Monday, September 29, 2014

I was here


Denver, CO; North Garden, VA

Thursday, September 11, 2014

Sunday, September 7, 2014

Prairie Home Companion

We spend our childhoods preparing for a world that is already burning away.

We learn how to make telephone calls and insert floppy disks, how to make plans to meet in specific places at specific times,  how to get a job: work hard, apply.

Then, when we finally we stumble out into the blaze of adulthood, half of the skills we hoarded -from our schooling, from our parents' explicit or implicit teaching- are nonsensical.  Even our dreams no longer compute.  You wanted to be a musician?  Those jobs don't exist anymore.

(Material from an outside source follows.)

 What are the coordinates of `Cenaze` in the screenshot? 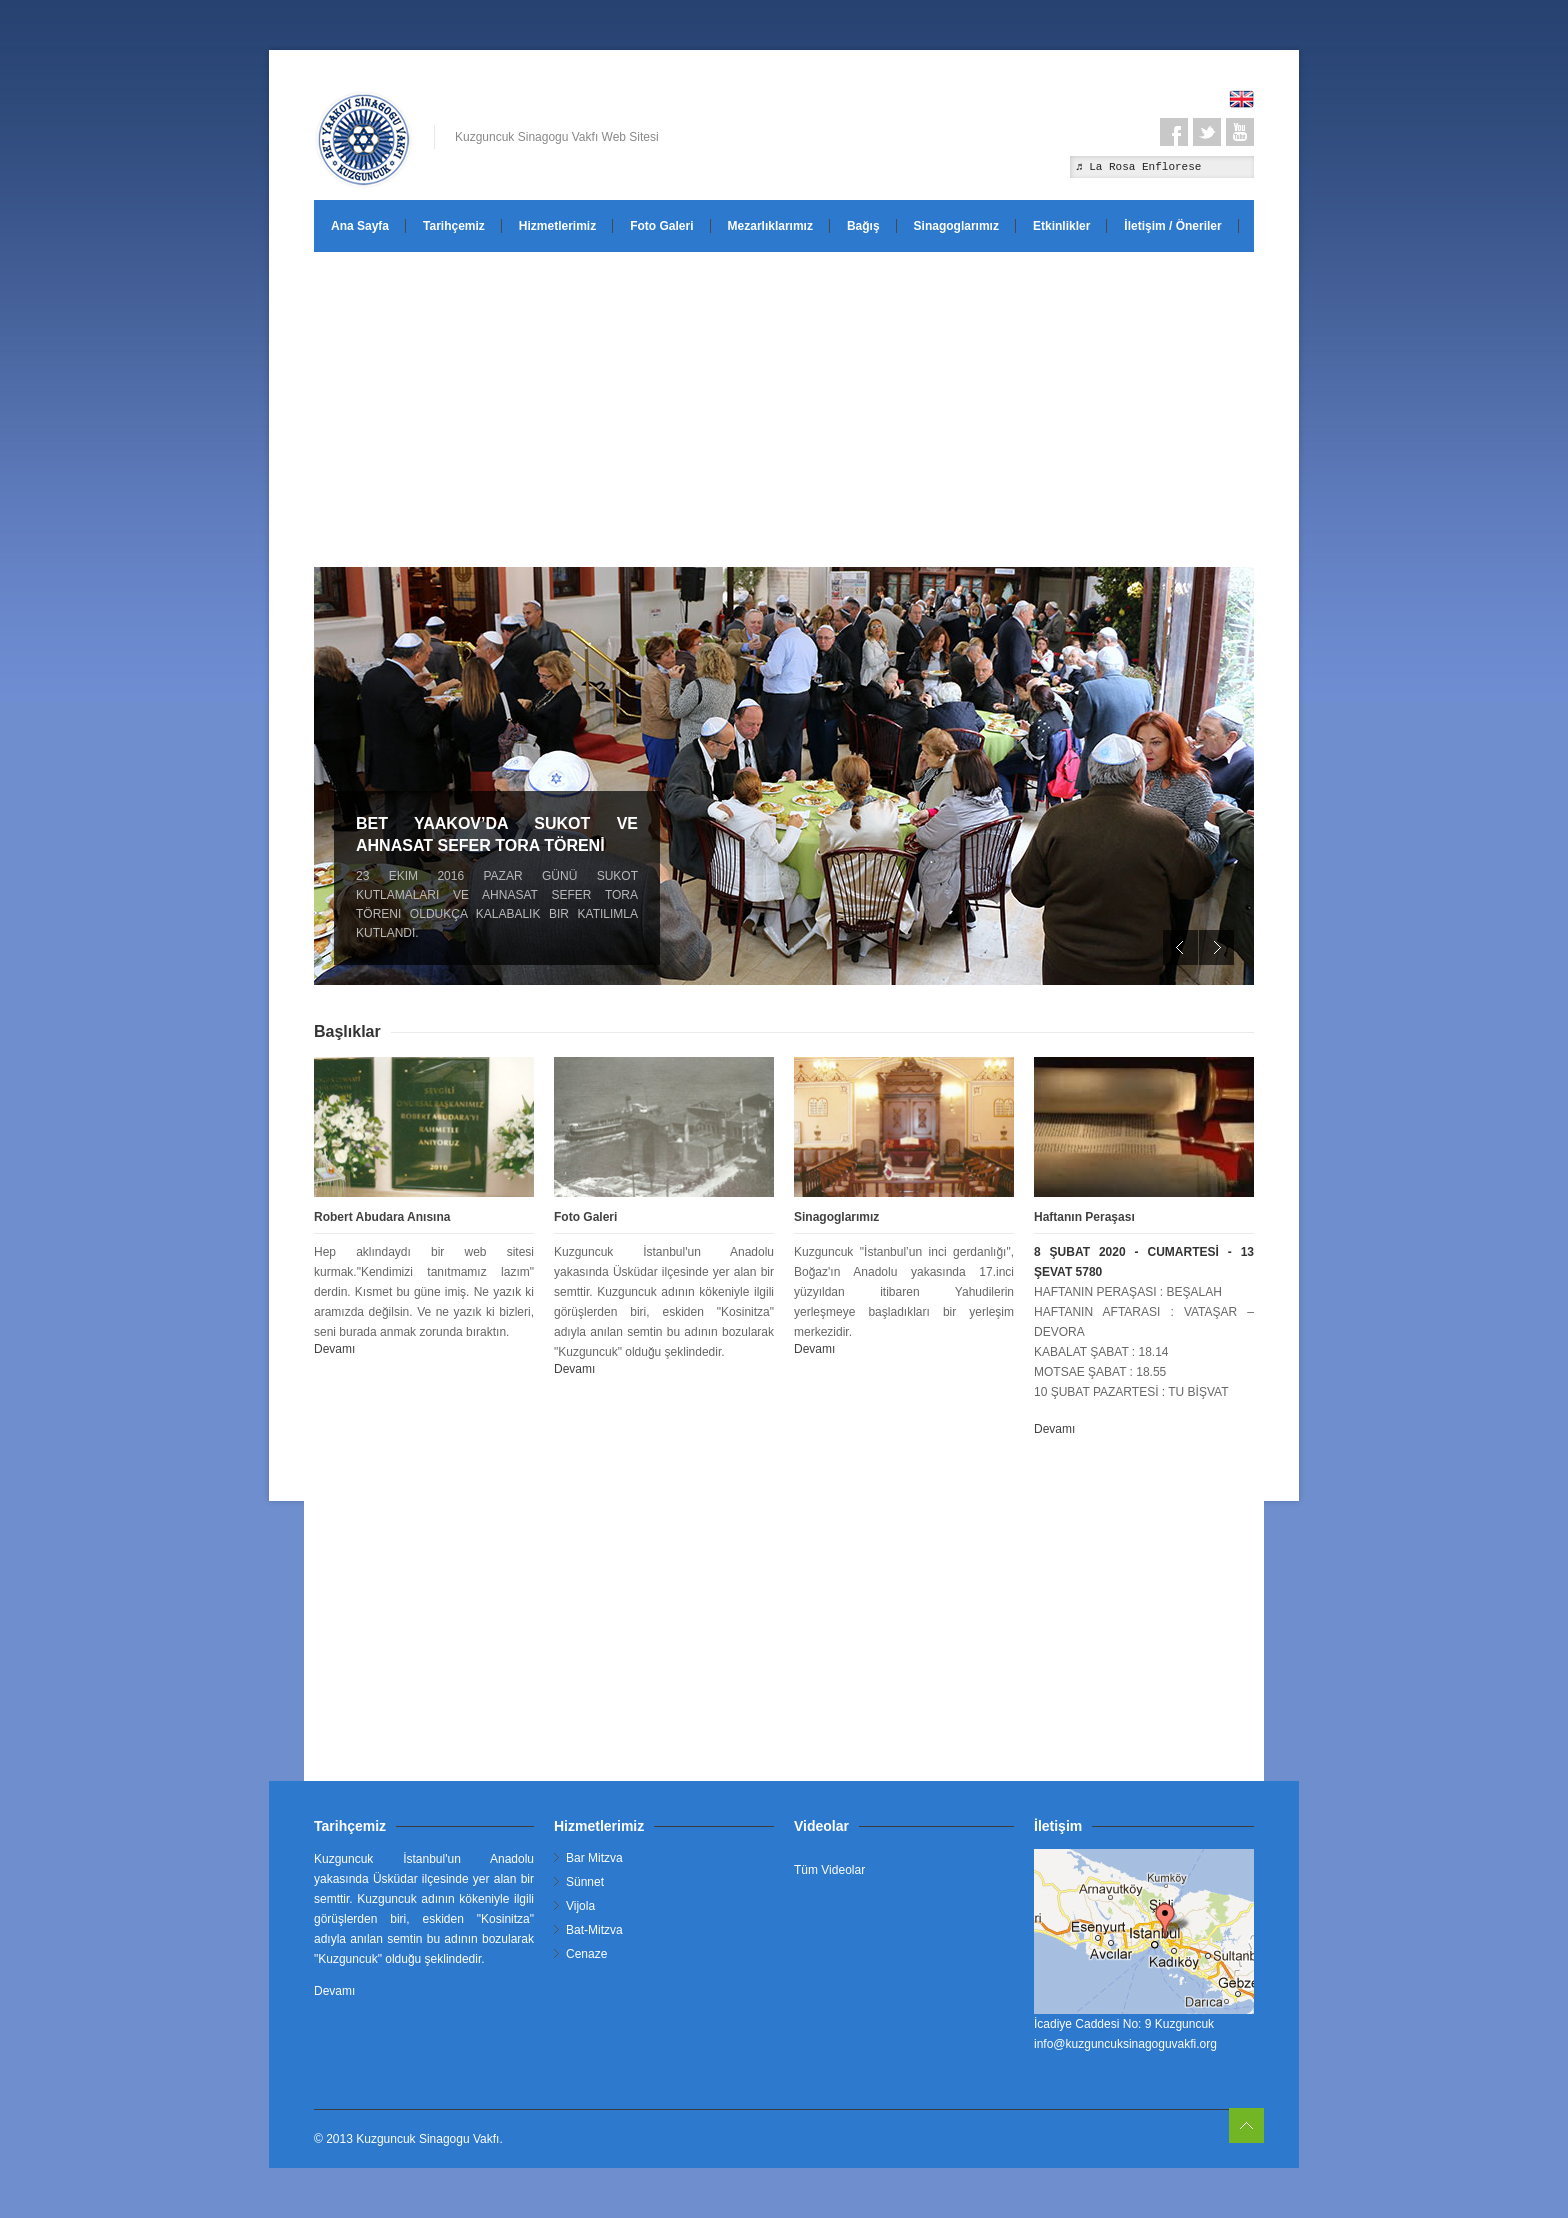 It's located at (586, 1954). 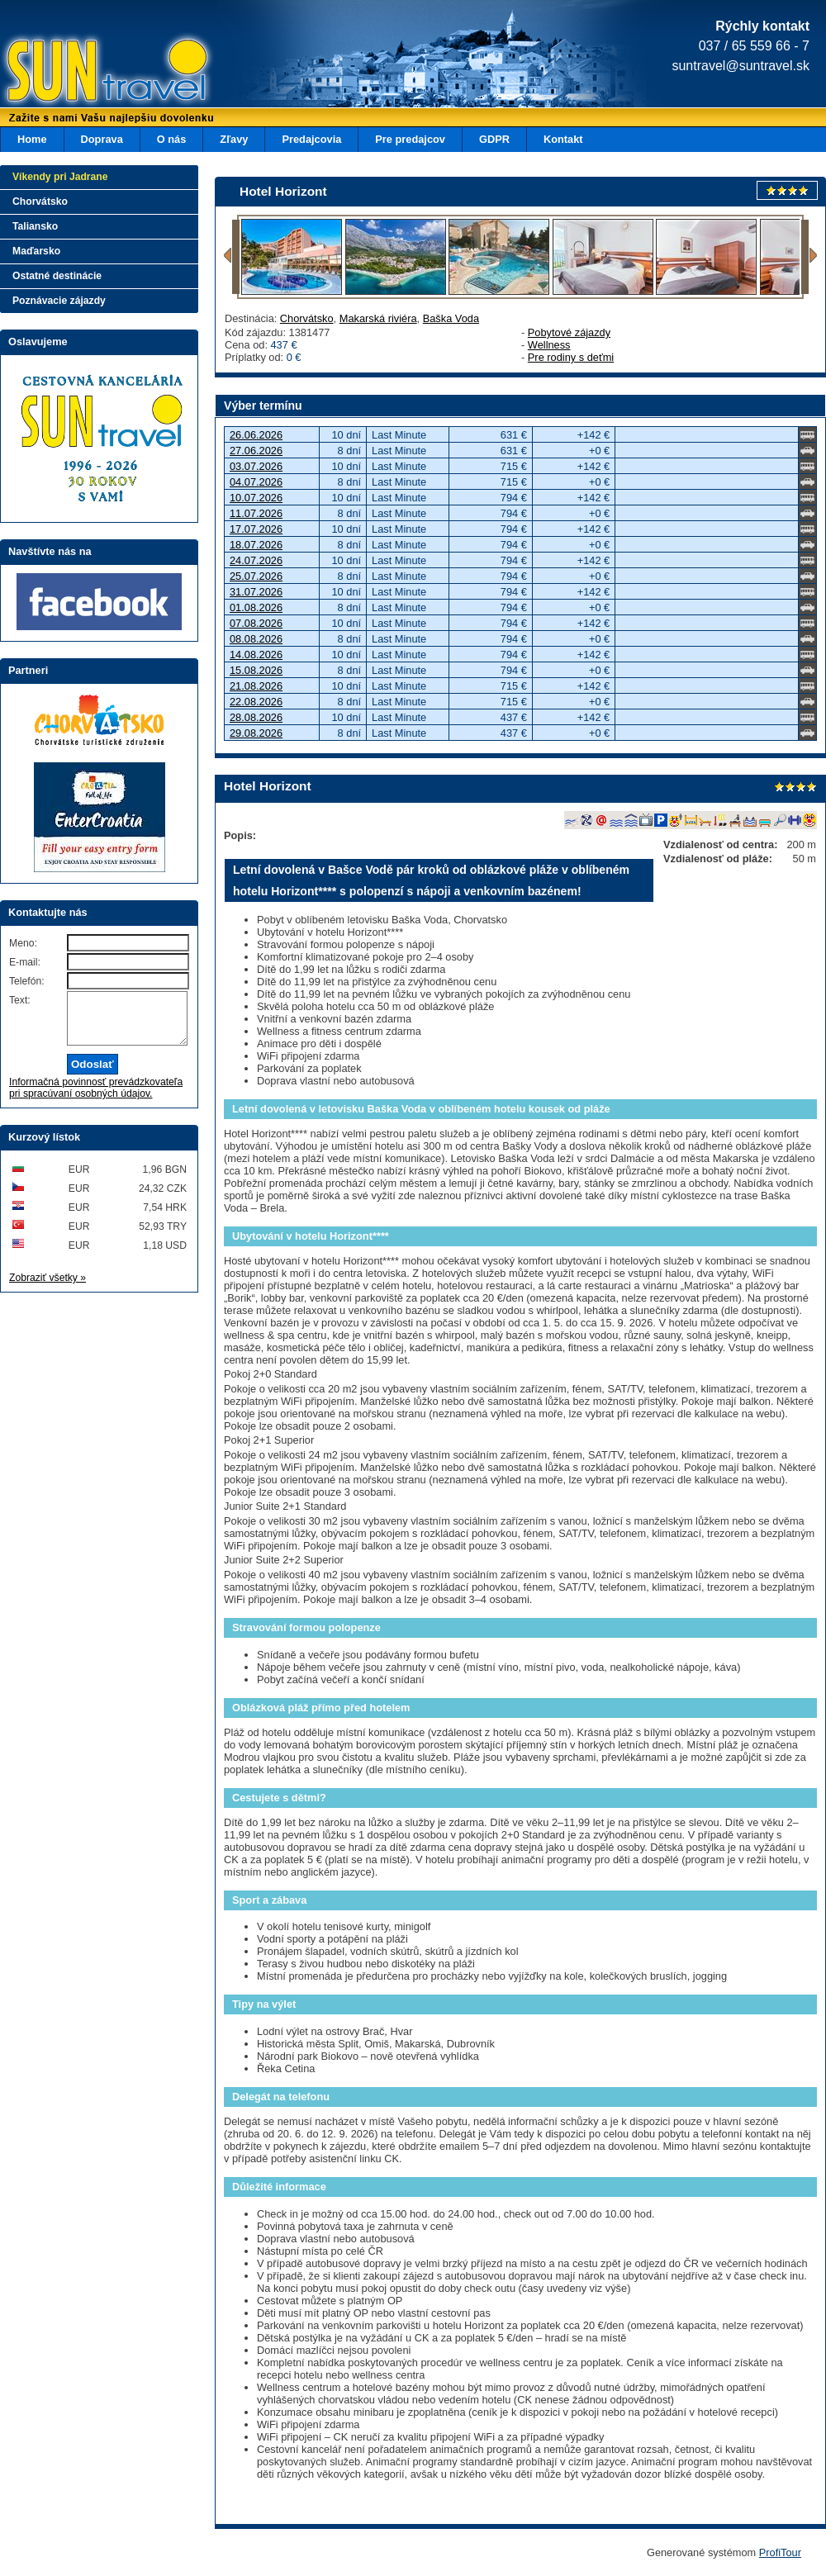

(They do, of course, but they are unrecognizable.  I am a musician.  Sometimes I play music.  Most of the rest of the time, I hustle: marketing emails, social media campaigns, direct solicitation, grant proposals, accounting, schmoozing.)

It's like walking into the fairy tale you've heard every day of your life, only to discover that the dwarves have grown up like weeds, the old woman is living in a handbag, and the dragon and the maiden in distress are having tea in the morning room, and would you like to join them?

You picture babies; you get colic.

You're ready for romance; you get marriage.

You imagine competence, savvy, an iron-clad adultness- and you get your same old self, wrinklier.

Which is why, when you're bumbling along and suddenly, for the span of only breath or two or three, the moment you're inhabiting slips sideways to overlay, precisely, the moment you imagined as a child, a moon moving to darken the sun-

well, it knifes you in the gut.

Early evening; dancing in the kitchen with my son.